RECORDS FOR THIS TASK:

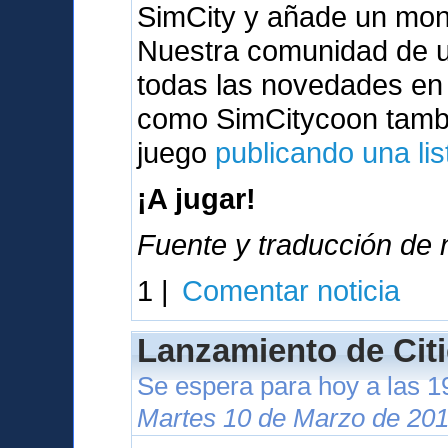
SimCity y añade un mont
Nuestra comunidad de u
todas las novedades en
como SimCitycoon tambi
juego
publicando una lis
¡A jugar!
Fuente y traducción de n
1 |
Comentar noticia
Lanzamiento de Citi
Se espera para hoy a las 
Martes 10 de Marzo de 201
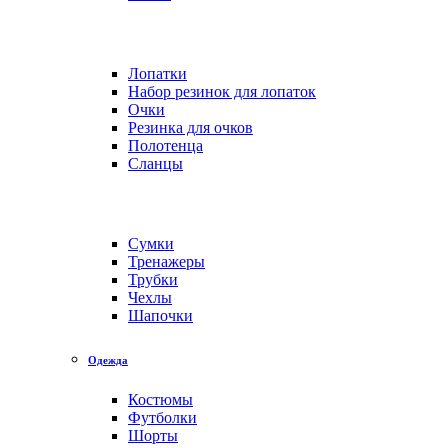
Лопатки
Набор резинок для лопаток
Очки
Резинка для очков
Полотенца
Сланцы
Сумки
Тренажеры
Трубки
Чехлы
Шапочки
Одежда
Костюмы
Футболки
Шорты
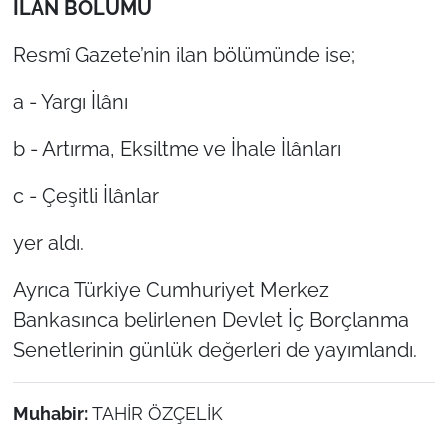
İLÂN BÖLÜMÜ
Resmî Gazete’nin ilan bölümünde ise;
a - Yargı İlânı
b - Artırma, Eksiltme ve İhale İlânları
c - Çeşitli İlânlar
yer aldı.
Ayrıca Türkiye Cumhuriyet Merkez
Bankasınca belirlenen Devlet İç Borçlanma
Senetlerinin günlük değerleri de yayımlandı.
Muhabir:
TAHİR ÖZÇELİK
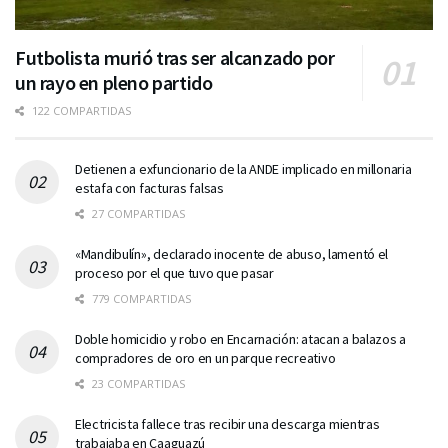
Futbolista murió tras ser alcanzado por
un rayo en pleno partido
122 COMPARTIDAS
Detienen a exfuncionario de la ANDE implicado en millonaria
estafa con facturas falsas
27 COMPARTIDAS
«Mandibulín», declarado inocente de abuso, lamentó el
proceso por el que tuvo que pasar
779 COMPARTIDAS
Doble homicidio y robo en Encarnación: atacan a balazos a
compradores de oro en un parque recreativo
23 COMPARTIDAS
Electricista fallece tras recibir una descarga mientras
trabajaba en Caaguazú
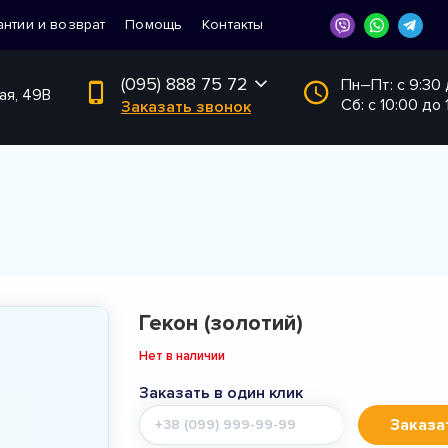
антии и возврат
Помощь
Контакты
(095) 888 75 72
Пн–Пт: с 9:30
ая, 49В
Сб: с 10:00 до 
Заказать звонок
Гекон (золотий)
Нет в наличии
Заказать в один клик
Мобильный
Заказа
телефон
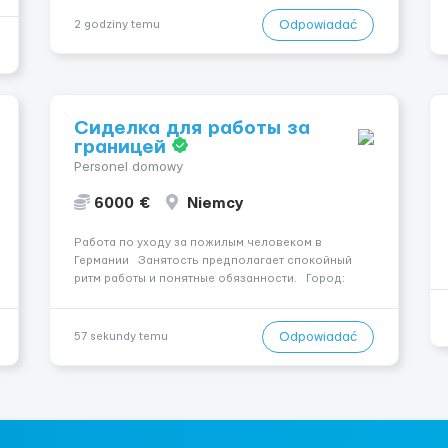
гарантированно. — Возможны дополнительные
переработки. Дата начала: — Как можно скорее....
Odpowiadać
2 godziny temu
Сиделка для работы за
границей
Personel domowy
6000 €
Niemcy
Работа по уходу за пожилым человеком в
Германии Занятость предполагает спокойный
ритм работы и понятные обязанности. Город:
Mettingen, 49497. Оплата — 2000 €. Подопечный: за
парою. Психологическое состояние: Жінка в
ясному розумі. Мобильность: Жінк...
Odpowiadać
57 sekundy temu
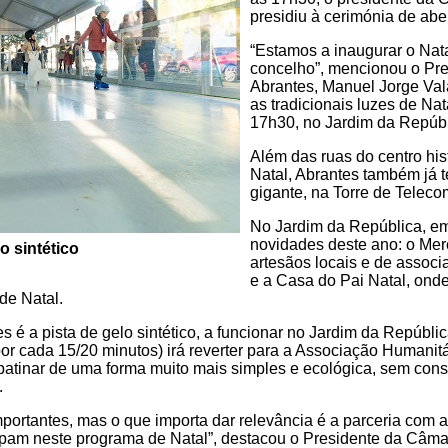
presidiu à cerimónia de abe
“Estamos a inaugurar o Nat
concelho”, mencionou o Pr
Abrantes, Manuel Jorge Val
as tradicionais luzes de Nat
17h30, no Jardim da Repúbl
Além das ruas do centro hi
Natal, Abrantes também já t
gigante, na Torre de Telec
No Jardim da República, e
novidades deste ano: o Mer
o sintético
artesãos locais e de associa
e a Casa do Pai Natal, ond
de Natal.
é a pista de gelo sintético, a funcionar no Jardim da Repúblic
por cada 15/20 minutos) irá reverter para a Associação Humanit
patinar de uma forma muito mais simples e ecológica, sem con
.
ortantes, mas o que importa dar relevância é a parceria com as
ipam neste programa de Natal”, destacou o Presidente da Câma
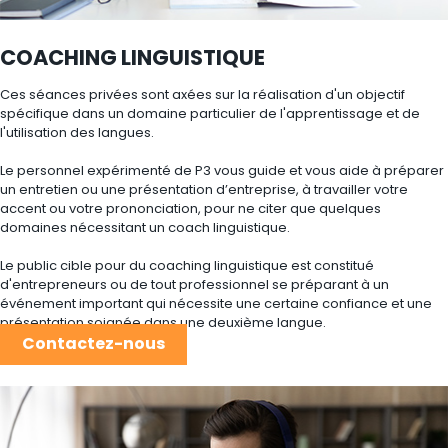
COACHING LINGUISTIQUE
Ces séances privées sont axées sur la réalisation d'un objectif
spécifique dans un domaine particulier de l'apprentissage et de
l'utilisation des langues.
Le personnel expérimenté de P3 vous guide et vous aide à préparer
un entretien ou une présentation d’entreprise, à travailler votre
accent ou votre prononciation, pour ne citer que quelques
domaines nécessitant un coach linguistique.
Le public cible pour du coaching linguistique est constitué
d'entrepreneurs ou de tout professionnel se préparant à un
événement important qui nécessite une certaine confiance et une
présentation soignée dans une deuxième langue.
Contactez-nous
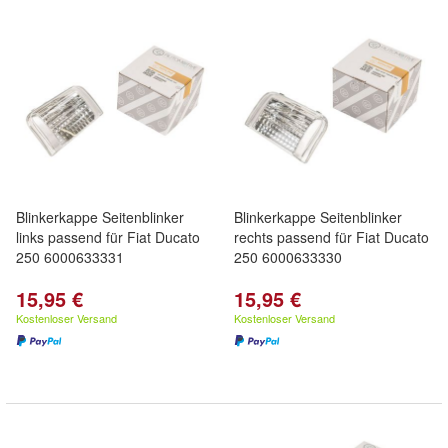
Blinkerkappe Seitenblinker
Blinkerkappe Seitenblinker
links passend für Fiat Ducato
rechts passend für Fiat Ducato
250 6000633331
250 6000633330
15,95 €
15,95 €
Kostenloser Versand
Kostenloser Versand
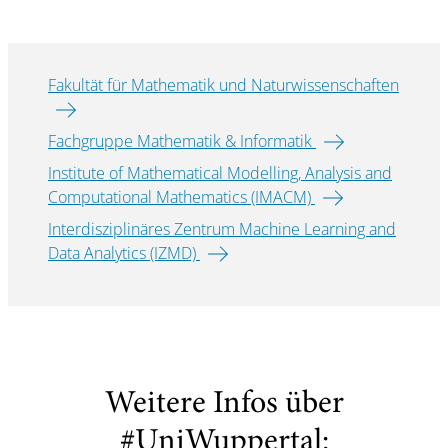
Fakultät für Mathematik und Naturwissenschaften
Fachgruppe Mathematik & Informatik
Institute of Mathematical Modelling, Analysis and
Computational Mathematics (IMACM)
Interdisziplinäres Zentrum Machine Learning and
Data Analytics (IZMD)
Weitere Infos über
#UniWuppertal:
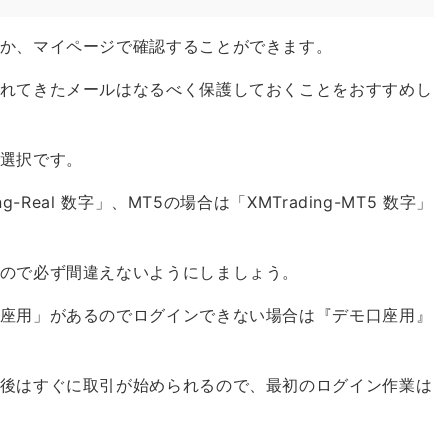
か、マイページで確認することができます。
れてきたメールはなるべく保護しておくことをおすすめし
選択です。
-Real 数字」、MT5の場合は「XMTrading-MT5 数字」
ので必ず間違えないようにしましょう。
座用」があるのでログインできない場合は『デモ口座用』
後はすぐに取引が始められるので、最初のログイン作業は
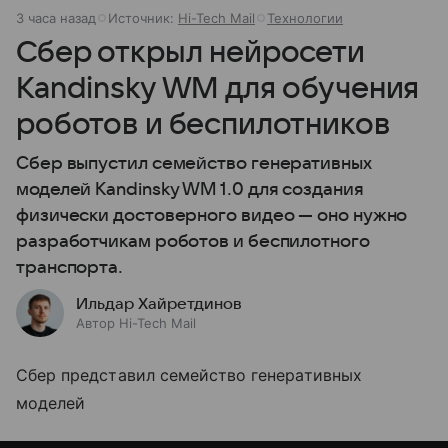
3 часа назад
Источник:
Hi-Tech Mail
Технологии
Сбер открыл нейросети
Kandinsky WM для обучения
роботов и беспилотников
Сбер выпустил семейство генеративных
моделей Kandinsky WM 1.0 для создания
физически достоверного видео — оно нужно
разработчикам роботов и беспилотного
транспорта.
Ильдар Хайретдинов
Автор Hi-Tech Mail
Сбер представил семейство генеративных
моделей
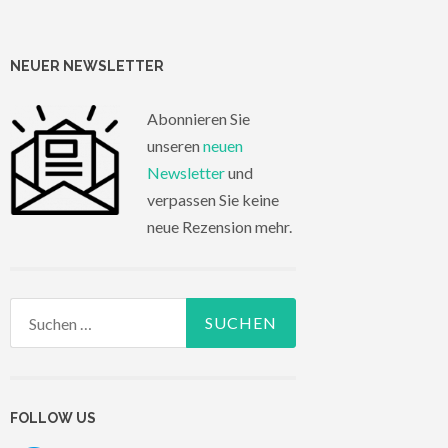
NEUER NEWSLETTER
Abonnieren Sie
unseren
neuen
Newsletter
und
verpassen Sie keine
neue Rezension mehr.
Suchen
nach:
FOLLOW US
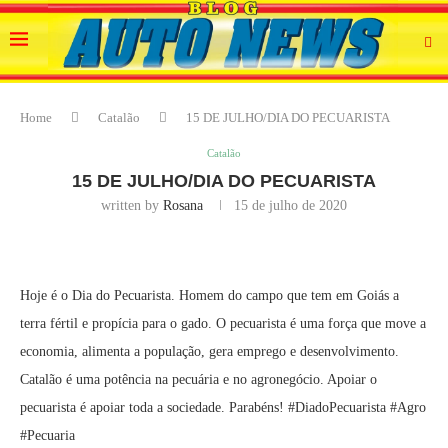
Home
Catalão
15 DE JULHO/DIA DO PECUARISTA
Catalão
15 DE JULHO/DIA DO PECUARISTA
written by
Rosana
15 de julho de 2020
Hoje é o Dia do Pecuarista. Homem do campo que tem em Goiás a
terra fértil e propícia para o gado. O pecuarista é uma força que move a
economia, alimenta a população, gera emprego e desenvolvimento.
Catalão é uma potência na pecuária e no agronegócio. Apoiar o
pecuarista é apoiar toda a sociedade. Parabéns! #DiadoPecuarista #Agro
#Pecuaria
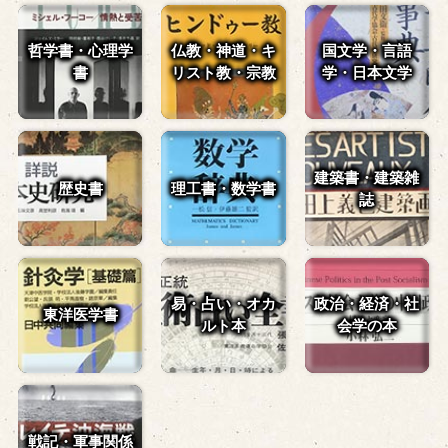
哲学書・心理学
仏教・神道・
キ
国文学・言語
書
リスト教・宗教
学・
日本文学
建築書・建築雑
歴史書
理工書・数学書
誌
易・占い・
オカ
政治・経済・
社
東洋医学書
ルト本
会学の本
戦記・軍事関係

WHAT TO WORK ON: Provide the number of lines above containing "passend" and nothing else.

EXERCISE OUTPUT: 2